Hoofdstuk 1 (week 1) (herhaling socialezekerheidsrecht 1)
Sociale zekerheid: een veelzijdig begrip
De sociale zekerheid begon zich in Europa te ontwikkelen vanaf de tweede helft van de 19e
eeuw. In die periode kwamen de eerste socialezekerheidsregelingen tot stand die
loonarbeiders moesten beschermen tegen de risico’s van arbeid.
Sociale zekerheid (gedefinieerd door Van Dale woordenboek): een toestand waarbij allen
de bezorgdheid voor gebrek wordt uitgesloten.
Sociale zekerheid heeft met bestaanszekerheid te maken.
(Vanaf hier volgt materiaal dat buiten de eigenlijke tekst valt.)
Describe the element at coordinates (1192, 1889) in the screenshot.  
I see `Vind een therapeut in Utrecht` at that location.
Waarde van de sociale zekerheid = solidariteit: het gaat erom dat de sterken een bijdrage
leveren aan de bescherming van de zwakkeren.
De sociale zekerheid bedient zich van verschillende methoden van inkomensbescherming.
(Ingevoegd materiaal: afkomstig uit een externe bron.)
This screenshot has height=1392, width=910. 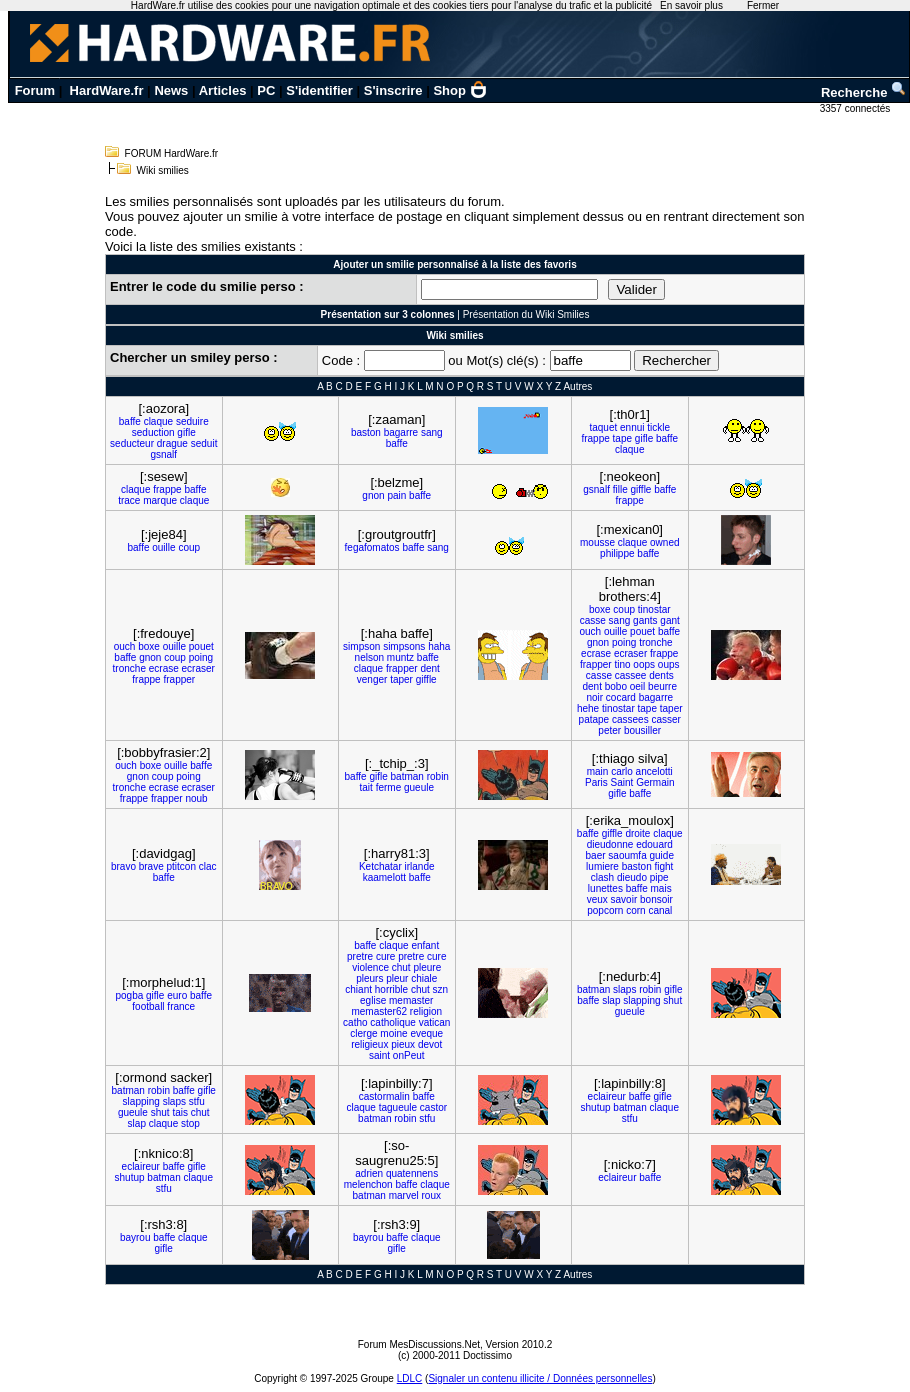 I want to click on dieudo, so click(x=632, y=877).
Verzekeringsprincipe: dit houdt in dat de mensen zich tegen betaling van een premie
verzekeren tegen een onzekere gebeurtenis. Als die gebeurtenis zich voordoet, dan is de
verzekeraar een geldbedrag verschuldigd.
Bij sociale verzekeringen is de verzekering verplicht gesteld en worden de geldbedragen
uitgekeerd in de vorm van uitkeringen bv. werkloosheidsuitkeringen of
arbeidsongeschiktheidsuitkeringen.
Bij sociale voorzieningen speelt het verzekeringsprincipe geen rol. De uitkering wordt dan
verstrekt als men op enig moment aan de wettelijke voorwaarden voldoet bv. iemands
inkomen daalt beneden het sociaal minimum kan hij een voorziening aanvragen in de vorm
van de sociale bijstand.
Veel uitkeringen compenseren inkomensverlies, andere zijn erop gericht belemmeringen weg
te nemen die de burger ondervindt om (weer) zelfstandig in het bestaan te voorzien bv.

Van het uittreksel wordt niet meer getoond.